As agreed upon, China has agreed to let Nepal use four sea ports and three dry ports for trading with third countries. And discussions could be initiated for the access to other ports too, if needed for Nepal. As per the agreement, the traders from Nepal can receive and supply the goods only by furnishing the documents of e-payment unlike the obligation of submitting original documents of payment to the Indian customs office.
Likewise, all six customs points in the Nepal-China area, namely Rasuwa, Kodari, Kimathanka, Nechung, Yari and Olangchungola could be used for trade and transit. But, the use of Chinese ports is not a negation of the Indian ports that Nepal is using now but should be and is a tool to further diversity Nepal's trade and transit for the more benefits of our national interests.
By trading via the Chinese routes, Nepal's trade relations are expected to be diversified and promoted up to the central Asian and other South Asian markets too. However, these all depend on Nepal's capacity to utilize the market opportunity arising from the new routes to import goods. Equally imperative is Nepal's priority for infrastructure development.
Furthermore, the next step the Nepal government should carry out is to build smooth infrastructure for the easy and accessible flow of the goods-laden vehicles since mobility of goods-laden heavy vehicles is challenging given the tough geographical terrain and poor road infrastructure along the northern belt of Nepal. Additionally, Nepal should place a top priority for practical connectivity and build different corridors linking Chinese border to its other cities.

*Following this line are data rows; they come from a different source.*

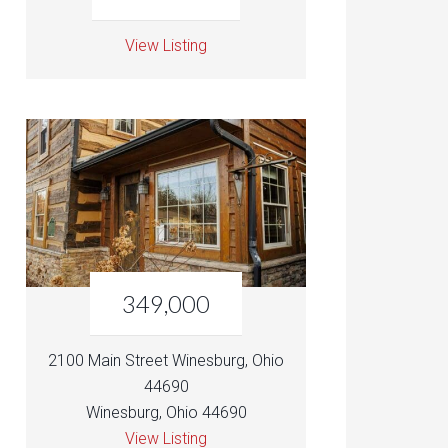
View Listing
349,000
2100 Main Street Winesburg, Ohio
44690
Winesburg, Ohio 44690
View Listing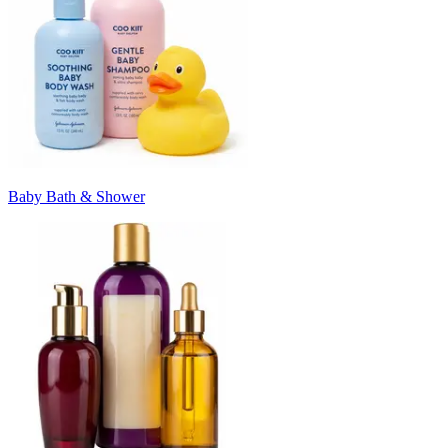
Baby Bath & Shower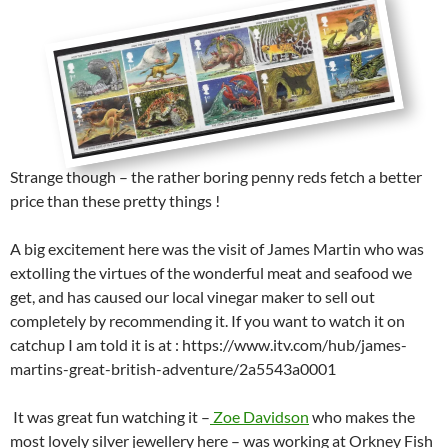
Strange though – the rather boring penny reds fetch a better
price than these pretty things !
A big excitement here was the visit of James Martin who was
extolling the virtues of the wonderful meat and seafood we
get, and has caused our local vinegar maker to sell out
completely by recommending it. If you want to watch it on
catchup I am told it is at : https://www.itv.com/hub/james-
martins-great-british-adventure/2a5543a0001
It was great fun watching it –
Zoe Davidson
who makes the
most lovely silver jewellery here – was working at Orkney Fish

Likewise, the agreement to constitute two high-level permanent mechanisms to troubleshot possible problems in the course of implementing the protocol is a great way forward for its sustainability. So, Nepal is happy for China being an all-weather neighbor and understanding the woes and weal of the landlocked country. Endorsement of Trans-Himalayan Multi-dimensional Connectivity Network in the BRF and signing of the Protocol on Implementing Agreement on Transit and Transport could be the landmark achievements in regards to promoting Nepal's development and furthering China-Nepal relations.